## Task
Reproduce only this stretch of the listing below: from the line with "Meniu Masă Musculară" through the line with "Designerware präsentiert, bevor", exactly as written, with pictures excluded.

## Supplied material

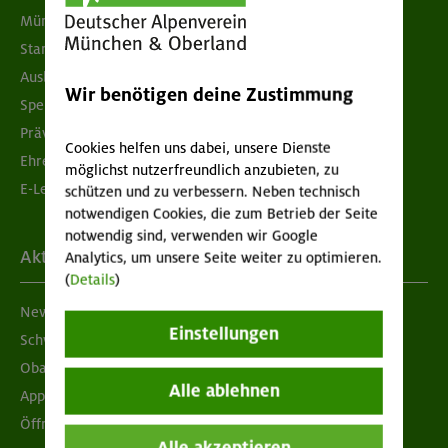
München & Oberland
Standorte
Ausbildung & Jobs
Wir benötigen deine Zustimmung
Spenden
Prävention sexualisierter Gewalt
Cookies helfen uns dabei, unsere Dienste
Ehrenamtsbörse
möglichst nutzerfreundlich anzubieten, zu
E-Learning
schützen und zu verbessern. Neben technisch
notwendigen Cookies, die zum Betrieb der Seite
notwendig sind, verwenden wir Google
Aktuelles
Analytics, um unsere Seite weiter zu optimieren.
(
Details
)
Newsletter
Einstellungen
Schwarzes Brett
Obacht geben!
Alle ablehnen
App "Mein DAV+"
Öffnungszeiten
Alle akzeptieren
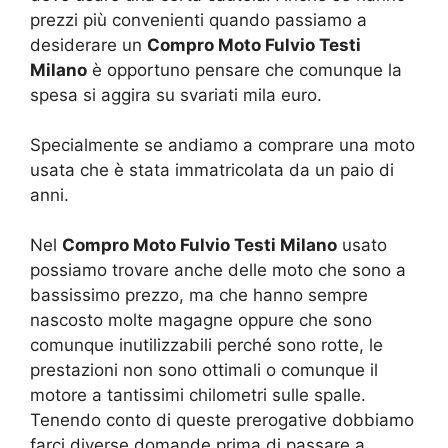
prezzi più convenienti quando passiamo a
desiderare un
Compro Moto Fulvio Testi
Milano
è opportuno pensare che comunque la
spesa si aggira su svariati mila euro.
Specialmente se andiamo a comprare una moto
usata che è stata immatricolata da un paio di
anni.
Nel
Compro Moto Fulvio Testi Milano
usato
possiamo trovare anche delle moto che sono a
bassissimo prezzo, ma che hanno sempre
nascosto molte magagne oppure che sono
comunque inutilizzabili perché sono rotte, le
prestazioni non sono ottimali o comunque il
motore a tantissimi chilometri sulle spalle.
Tenendo conto di queste prerogative dobbiamo
farci diverse domande prima di passare a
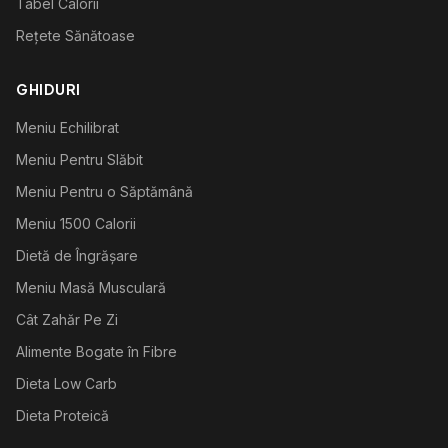
Tabel Calorii
Rețete Sănătoase
GHIDURI
Meniu Echilibrat
Meniu Pentru Slăbit
Meniu Pentru o Săptămână
Meniu 1500 Calorii
Dietă de Îngrășare
Meniu Masă Musculară
Cât Zahăr Pe Zi
Alimente Bogate în Fibre
Dieta Low Carb
Dieta Proteică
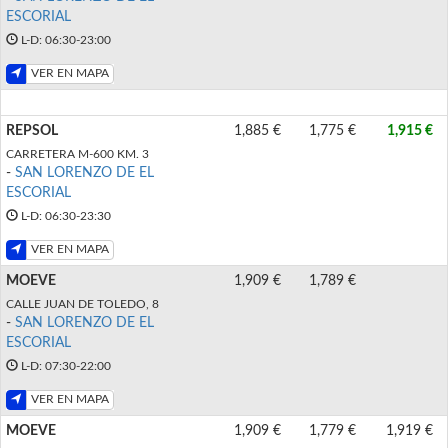
ESCORIAL
L-D: 06:30-23:00
VER EN MAPA
REPSOL
1,885 €
1,775 €
1,915 €
CARRETERA M-600 KM. 3
-
SAN LORENZO DE EL
ESCORIAL
L-D: 06:30-23:30
VER EN MAPA
MOEVE
1,909 €
1,789 €
CALLE JUAN DE TOLEDO, 8
-
SAN LORENZO DE EL
ESCORIAL
L-D: 07:30-22:00
VER EN MAPA
MOEVE
1,909 €
1,779 €
1,919 €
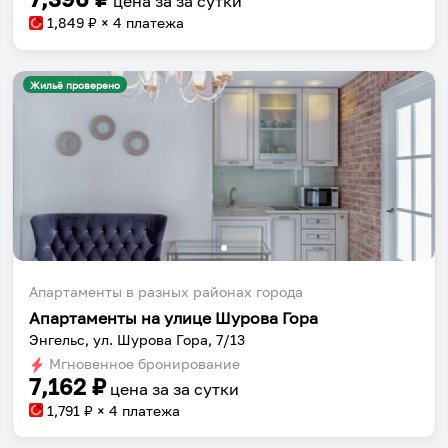
цена за
за сутки
1,849
₽ × 4 платежа
Жильё проверено
Собери путешествие без сложностей
Сохраняй места, повторяй маршруты, находи
компанию и бронируй жильё в одном
приложении.
Апартаменты в разных районах города
Апартаменты на улице Шурова Гора
Энгельс, ул. Шурова Гора, 7/13
Установить приложение
Мгновенное бронирование
7,162
₽
цена за
за сутки
1,791
₽ × 4 платежа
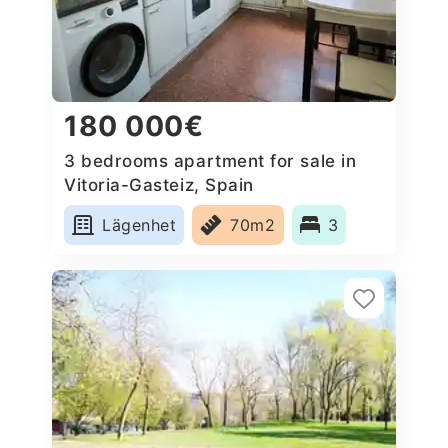
180 000€
3 bedrooms apartment for sale in
Vitoria-Gasteiz, Spain
Lägenhet
70m2
3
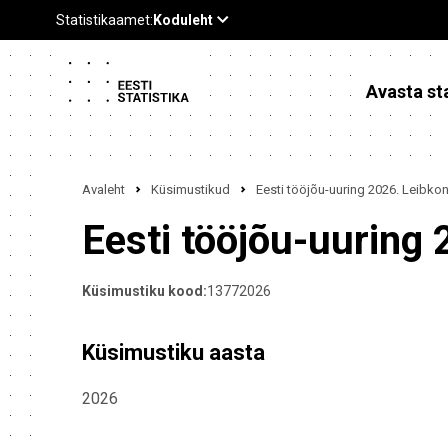
Avasta sta
Avaleht
Küsimustikud
Eesti tööjõu-uuring 2026. Leibkon
Eesti tööjõu-uuring 
Küsimustiku kood:
13772026
Küsimustiku aasta
2026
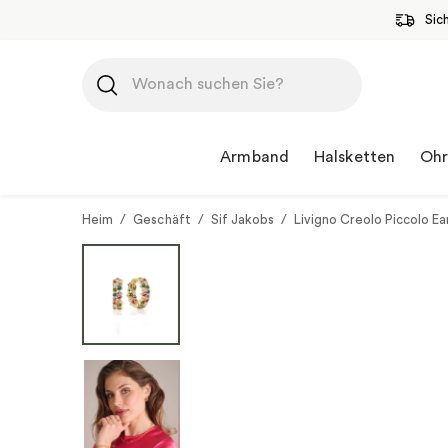
Sic
Zum
Inhalt
springen
Armband
Halsketten
Ohr
Heim
/
Geschäft
/
Sif Jakobs
/
Livigno Creolo Piccolo Ea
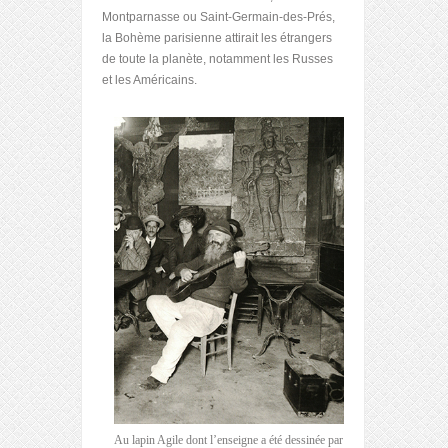
Montparnasse ou Saint-Germain-des-Prés,
la Bohème parisienne attirait les étrangers
de toute la planète, notamment les Russes
et les Américains.
Au lapin Agile dont l’enseigne a été dessinée par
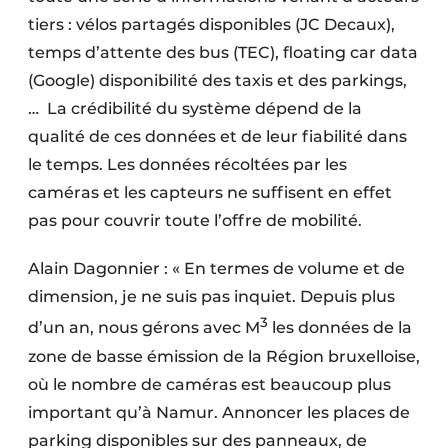
tiers : vélos partagés disponibles (JC Decaux),
temps d’attente des bus (TEC), floating car data
(Google) disponibilité des taxis et des parkings,
…
La crédibilité du système dépend de la
qualité de ces données et de leur fiabilité dans
le temps. Les données récoltées par les
caméras et les capteurs ne suffisent en effet
pas pour couvrir toute l’offre de mobilité
.
Alain Dagonnier : « En termes de volume et de
dimension, je ne suis pas inquiet. Depuis plus
3
d’un an, nous gérons avec M
les données de la
zone de basse émission de la Région bruxelloise,
où le nombre de caméras est beaucoup plus
important qu’à Namur. Annoncer les places de
parking disponibles sur des panneaux, de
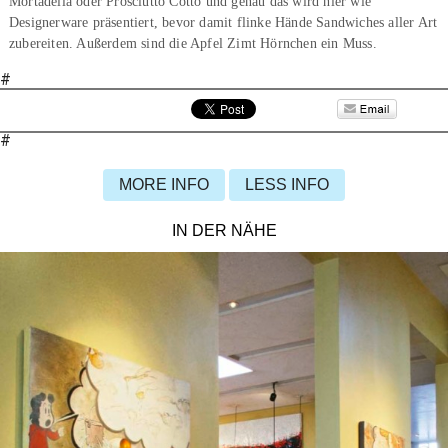
Mortadella oder Prosciutto Cotto und genau das wird hier wie
Designerware präsentiert, bevor damit flinke Hände Sandwiches aller Art
zubereiten. Außerdem sind die Apfel Zimt Hörnchen ein Muss.
#
#
MORE INFO
LESS INFO
IN DER NÄHE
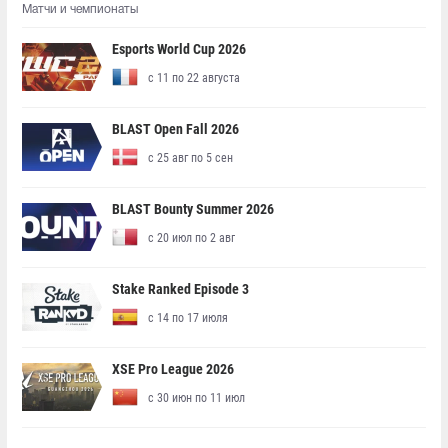
Матчи и чемпионаты
Esports World Cup 2026
с 11 по 22 августа
BLAST Open Fall 2026
с 25 авг по 5 сен
BLAST Bounty Summer 2026
с 20 июл по 2 авг
Stake Ranked Episode 3
с 14 по 17 июля
XSE Pro League 2026
с 30 июн по 11 июл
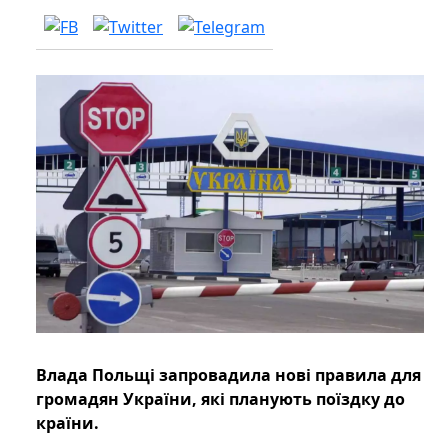
Влада Польщі запровадила нові правила для
громадян України, які планують поїздку до
країни.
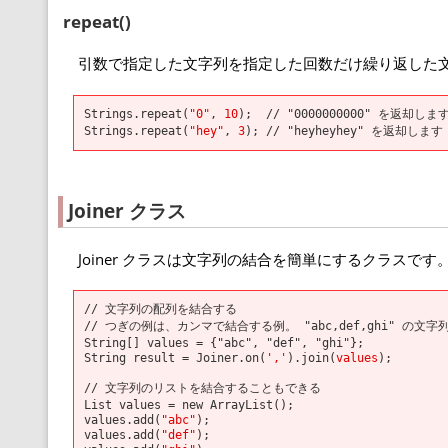
repeat()
引数で指定した文字列を指定した回数だけ繰り返した
Strings.repeat(
"0"
,
10
); // "0000000000" を返却しま
Strings.repeat(
"hey"
,
3
); // "heyheyhey" を返却します
Joiner クラス
Joiner クラスは文字列の結合を簡単にするクラスで
// 文字列の配列を結合する
// つぎの例は、カンマで結合する例。 "abc,def,ghi" の文
String[] values = {"abc", "def", "ghi"};
String result = Joiner.on(
','
).join(
values
);
// 文字列のリストを結合することもできる
List
values = new ArrayList
();
values.add(
"abc"
);
values.add(
"def"
);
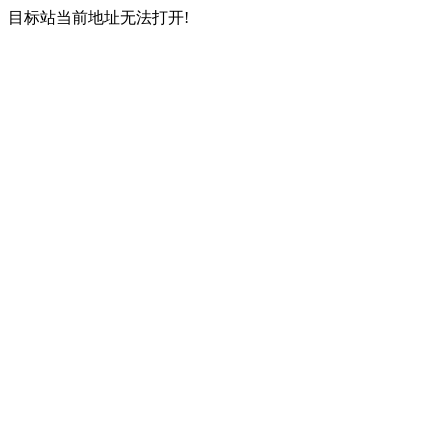
目标站当前地址无法打开!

## Answer to this exercise
Meniu Masă Musculară
Cât Zahăr Pe Zi
Alimente Bogate în Fibre
Dieta Low Carb
Dieta Proteică
ESCORIAL
L-D: 06:30-23:00
VER EN MAPA
REPSOL
1,885 €
1,775 €
1,915 €
CARRETERA M-600 KM. 3
-
SAN LORENZO DE EL
ESCORIAL
L-D: 06:30-23:30
VER EN MAPA
MOEVE
1,909 €
1,789 €
CALLE JUAN DE TOLEDO, 8
-
SAN LORENZO DE EL
ESCORIAL
L-D: 07:30-22:00
VER EN MAPA
MOEVE
1,909 €
1,779 €
1,919 €
цена за
за сутки
1,849
₽ × 4 платежа
Жильё проверено
Собери путешествие без сложностей
Сохраняй места, повторяй маршруты, находи
компанию и бронируй жильё в одном
приложении.
Апартаменты в разных районах города
Апартаменты на улице Шурова Гора
Энгельс, ул. Шурова Гора, 7/13
Установить приложение
Мгновенное бронирование
7,162
₽
цена за
за сутки
1,791
₽ × 4 платежа
180 000€
3 bedrooms apartment for sale in
Vitoria-Gasteiz, Spain
Lägenhet
70m2
3
Avasta sta
Avaleht
Küsimustikud
Eesti tööjõu-uuring 2026. Leibkon
Eesti tööjõu-uuring 
Küsimustiku kood:
13772026
Küsimustiku aasta
2026
Sic
Zum
Inhalt
springen
Armband
Halsketten
Ohr
Heim
/
Geschäft
/
Sif Jakobs
/
Livigno Creolo Piccolo Ea
Montparnasse ou Saint-Germain-des-Prés,
la Bohème parisienne attirait les étrangers
de toute la planète, notamment les Russes
et les Américains.
Au lapin Agile dont l’enseigne a été dessinée par
tiers : vélos partagés disponibles (JC Decaux),
temps d’attente des bus (TEC), floating car data
(Google) disponibilité des taxis et des parkings,
…
La crédibilité du système dépend de la
qualité de ces données et de leur fiabilité dans
le temps. Les données récoltées par les
caméras et les capteurs ne suffisent en effet
pas pour couvrir toute l’offre de mobilité
.
Alain Dagonnier : « En termes de volume et de
dimension, je ne suis pas inquiet. Depuis plus
3
d’un an, nous gérons avec M
les données de la
zone de basse émission de la Région bruxelloise,
où le nombre de caméras est beaucoup plus
important qu’à Namur. Annoncer les places de
parking disponibles sur des panneaux, de
Mortadella oder Prosciutto Cotto und genau das wird hier wie
Designerware präsentiert, bevor damit flinke Hände Sandwiches aller Art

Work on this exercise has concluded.